Of course, it would not be Roma if the aftermath arrived without controversy, and the penalty that won the match has predictably stirred a hornets' nest. Paolo Di Canio, flanked on Sky Sport by Marchegiani and De Grandis — three men who spent their careers draped in Lazio blue — queued up to express their doubts about whether Rensch had actually been fouled, or had instead thrown himself to the floor. Di Canio delivered his verdict with the kind of theatrical certainty he always does, suggesting the contact was from Rensch pulling on his opponent rather than the other way around. Costacurta and Bergomi saw it differently and defended the referee's call. I will leave the television debate there, except to say that when actor Luca Zingaretti pointedly asked whether a panel of three ex-Lazio figures could be trusted to assess a Roma penalty fairly, he was asking a question that needed asking. With the Derby della Capitale arriving next weekend, the optics of that particular studio arrangement were, to put it charitably, unfortunate. Rensch went for it. In the modern game, at 2–1 down in added time, you go for it. That is not cynicism, that is survival.

What the Parma ratings made clear, though, is that this victory cannot become a fig leaf for the defensive problems that have been accumulating all season. Gianluca Mancini, Hermoso and Matías Soulé were savaged across the Italian press, most outlets placing them in the fives, and honestly it is hard to argue with the assessment. Developing a habit of conceding two goals before launching a comeback in stoppage time is not a sustainable way to approach football matches, particularly not when Champions League qualification is the prize on the table. Gasperini earned some deserved credit for his substitutions — getting Rensch on at the right moment was decisive and showed the tactical instinct that makes him such a compelling coach — but there will need to be a serious conversation about the defensive shape before Sunday, because Lazio will punish the kind of lapses Parma were able to exploit.

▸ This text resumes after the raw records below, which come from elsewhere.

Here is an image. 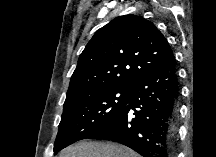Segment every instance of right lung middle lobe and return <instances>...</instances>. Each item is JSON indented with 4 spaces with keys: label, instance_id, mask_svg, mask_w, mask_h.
Wrapping results in <instances>:
<instances>
[{
    "label": "right lung middle lobe",
    "instance_id": "1",
    "mask_svg": "<svg viewBox=\"0 0 216 157\" xmlns=\"http://www.w3.org/2000/svg\"><path fill=\"white\" fill-rule=\"evenodd\" d=\"M131 89L132 85L105 88L73 98L63 107L54 151L89 138L107 125L125 107Z\"/></svg>",
    "mask_w": 216,
    "mask_h": 157
}]
</instances>
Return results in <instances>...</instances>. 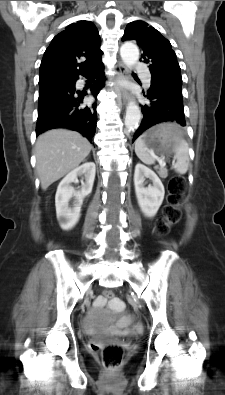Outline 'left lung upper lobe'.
<instances>
[{
	"mask_svg": "<svg viewBox=\"0 0 225 395\" xmlns=\"http://www.w3.org/2000/svg\"><path fill=\"white\" fill-rule=\"evenodd\" d=\"M136 40L142 50L141 58L147 63L152 80L182 84L180 66L170 42L158 30L144 21H133L125 29L122 41Z\"/></svg>",
	"mask_w": 225,
	"mask_h": 395,
	"instance_id": "left-lung-upper-lobe-1",
	"label": "left lung upper lobe"
}]
</instances>
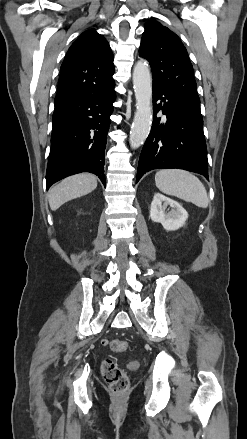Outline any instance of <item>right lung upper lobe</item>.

Off the pitch, the club continues to search for a sporting director, with Cristiano Giaretta the latest name to surface alongside Sogliano and D'Amico. It is a search that has gone on long enough to cause some anxiety among the fanbase, and rightly so. Gasperini needs a football structure around him that functions efficiently, a director who can think clearly about squad building rather than simply reacting to whatever crisis presents itself. Getting this appointment right matters enormously for what the club builds next, and the urgency should not be underestimated. Meanwhile, Roberto Pruzzo — a man whose love for Roma and instincts about the club I have always respected — has been warning loudly that a return to the Conference League would represent a genuine regression in ambition. He is correct, and those words should be pinned to the wall of every decision-maker at Trigoria. The Europa League feels like the floor, not the ceiling, and that has to be the starting point for every contract decision, every transfer target, every conversation about what Roma are trying to become.

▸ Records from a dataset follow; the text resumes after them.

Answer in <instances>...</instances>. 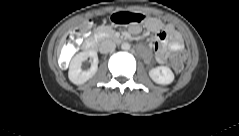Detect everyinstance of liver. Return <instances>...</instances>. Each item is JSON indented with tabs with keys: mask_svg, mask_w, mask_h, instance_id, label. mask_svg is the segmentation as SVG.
<instances>
[{
	"mask_svg": "<svg viewBox=\"0 0 239 136\" xmlns=\"http://www.w3.org/2000/svg\"><path fill=\"white\" fill-rule=\"evenodd\" d=\"M66 36H67V34H65V35L62 37L61 43H64V41H65V39H66Z\"/></svg>",
	"mask_w": 239,
	"mask_h": 136,
	"instance_id": "liver-1",
	"label": "liver"
}]
</instances>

Which brings us, inescapably, to Paulo Dybala. Torri has come out in favour of extending his contract despite the financial complications involved, and I find myself in full agreement. Whatever the reservations about wages and injury history, what Dybala does to this football club — to the supporters, to the dressing room, to the quality of everything around him when he is fit and engaged — is irreplaceable in any straightforward accounting. The man was at the heart of the Parma comeback. He is always at the heart of it. You do not let that go lightly.

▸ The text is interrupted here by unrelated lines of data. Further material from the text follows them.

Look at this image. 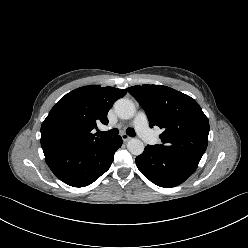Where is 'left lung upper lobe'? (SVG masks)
I'll return each instance as SVG.
<instances>
[{"label":"left lung upper lobe","instance_id":"obj_1","mask_svg":"<svg viewBox=\"0 0 248 248\" xmlns=\"http://www.w3.org/2000/svg\"><path fill=\"white\" fill-rule=\"evenodd\" d=\"M145 110L150 127L163 129L161 145L153 147L163 153L199 162L209 134V121L190 96L162 85L127 88Z\"/></svg>","mask_w":248,"mask_h":248}]
</instances>
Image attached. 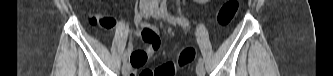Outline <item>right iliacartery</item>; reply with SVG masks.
Here are the masks:
<instances>
[{"instance_id":"right-iliac-artery-1","label":"right iliac artery","mask_w":333,"mask_h":76,"mask_svg":"<svg viewBox=\"0 0 333 76\" xmlns=\"http://www.w3.org/2000/svg\"><path fill=\"white\" fill-rule=\"evenodd\" d=\"M134 20H135V23H136L137 25H139V24L142 25V23H141V20H142V15H141V13H137V14L135 15ZM128 53H129V49H128V51H126V52L124 53V56H123V62H124V63H126V61H127V59H128Z\"/></svg>"}]
</instances>
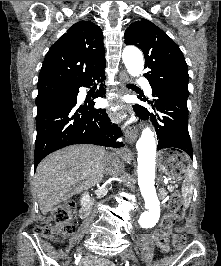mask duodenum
Instances as JSON below:
<instances>
[{"label":"duodenum","mask_w":221,"mask_h":266,"mask_svg":"<svg viewBox=\"0 0 221 266\" xmlns=\"http://www.w3.org/2000/svg\"><path fill=\"white\" fill-rule=\"evenodd\" d=\"M90 213V202L88 199H83V207L81 210V217L85 218L89 215Z\"/></svg>","instance_id":"duodenum-1"}]
</instances>
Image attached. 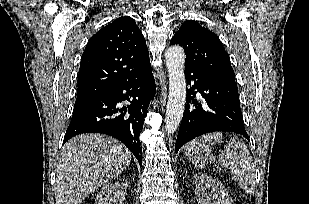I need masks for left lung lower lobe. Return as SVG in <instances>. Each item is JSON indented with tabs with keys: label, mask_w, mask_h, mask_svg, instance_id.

The kick-off time for the Derby della Capitale remains unconfirmed, with the league still weighing public order considerations and the scheduling of the Internazionali d'Italia tennis tournament — an absurd set of competing priorities that only Italian football could produce so casually. History, at least, is on Roma's side when the derby falls on a Monday, and perhaps the footballing gods might arrange things accordingly. But whenever it kicks off and whatever time it starts, this is the week that defines the Giallorossi's season. Win, and Champions League football feels real. Lose, and the conversation about step-backwards and Conference League destiny becomes very loud very quickly. Roma never dies, Rensch told us on Sunday. Let us see what they are made of when it truly matters.